Re: pgsql_fdw, FDW for PostgreSQL server

From: Kohei KaiGai <kaigai(at)kaigai(dot)gr(dot)jp>
To: Shigeru Hanada <shigeru(dot)hanada(at)gmail(dot)com>
Cc: Etsuro Fujita <fujita(dot)etsuro(at)lab(dot)ntt(dot)co(dot)jp>, Tom Lane <tgl(at)sss(dot)pgh(dot)pa(dot)us>, Robert Haas <robertmhaas(at)gmail(dot)com>, Albe Laurenz <laurenz(dot)albe(at)wien(dot)gv(dot)at>, Hitoshi Harada <umi(dot)tanuki(at)gmail(dot)com>, Martijn van Oosterhout <kleptog(at)svana(dot)org>, PostgreSQL-development <pgsql-hackers(at)postgresql(dot)org>
Subject: Re: pgsql_fdw, FDW for PostgreSQL server
Date: 2012-02-16 17:02:59
Message-ID: CADyhKSX4UL0OpZ_o39zwQi+oQmu2fno9RU5kQFVPinL3NN95gQ@mail.gmail.com
Views: Raw Message | Whole Thread | Download mbox | Resend email
Thread:
Lists: pgsql-hackers

I found a strange behavior with v10. Is it available to reproduce?

In case of "ftbl" is declared as follows:
postgres=# select * FROM ftbl;
a | b
---+-----
1 | aaa
2 | bbb
3 | ccc
4 | ddd
5 | eee
(5 rows)

I tried to raise an error on remote side.

postgres=# select * FROM ftbl WHERE 100 / (a - 3) > 0;
The connection to the server was lost. Attempting reset: Failed.
The connection to the server was lost.
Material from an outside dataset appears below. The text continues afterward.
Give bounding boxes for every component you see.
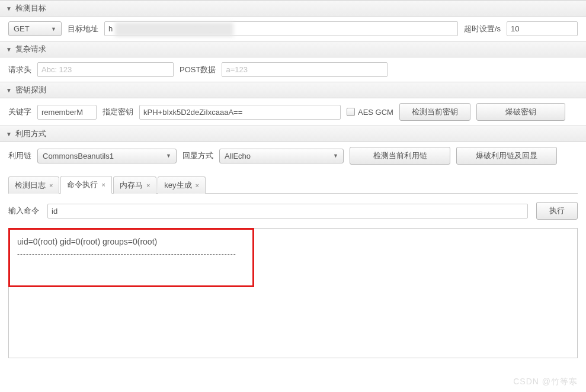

Attempting reset: Failed.
!> \q

Its call-trace was:

(gdb) bt
#0 0x00000031030810a4 in free () from /lib64/libc.so.6
#1 0x00007f2caa620bd9 in PQclear (res=0x2102500) at fe-exec.c:679
#2 0x00007f2caa83c4db in execute_query (node=0x20f20a0) at pgsql_fdw.c:722
#3 0x00007f2caa83c64a in pgsqlIterateForeignScan (node=0x20f20a0)
at pgsql_fdw.c:402
#4 0x00000000005c120f in ForeignNext (node=0x20f20a0) at nodeForeignscan.c:50
#5 0x00000000005a9b37 in ExecScanFetch (recheckMtd=0x5c11c0 <ForeignRecheck>,
accessMtd=0x5c11d0 <ForeignNext>, node=0x20f20a0) at execScan.c:82
#6 ExecScan (node=0x20f20a0, accessMtd=0x5c11d0 <ForeignNext>,
recheckMtd=0x5c11c0 <ForeignRecheck>) at execScan.c:132
#7 0x00000000005a2128 in ExecProcNode (node=0x20f20a0) at execProcnode.c:441
#8 0x000000000059edc2 in ExecutePlan (dest=0x210f280,
direction=<optimized out>, numberTuples=0, sendTuples=1 '\001',
operation=CMD_SELECT, planstate=0x20f20a0, estate=0x20f1f88)
at execMain.c:1449

This is the PG_CATCH block at execute_query(). fetch_result() raises
an error, then it shall be catched to release PGresult.
Although "res" should be NULL at this point, PQclear was called with
a non-zero value according to the call trace.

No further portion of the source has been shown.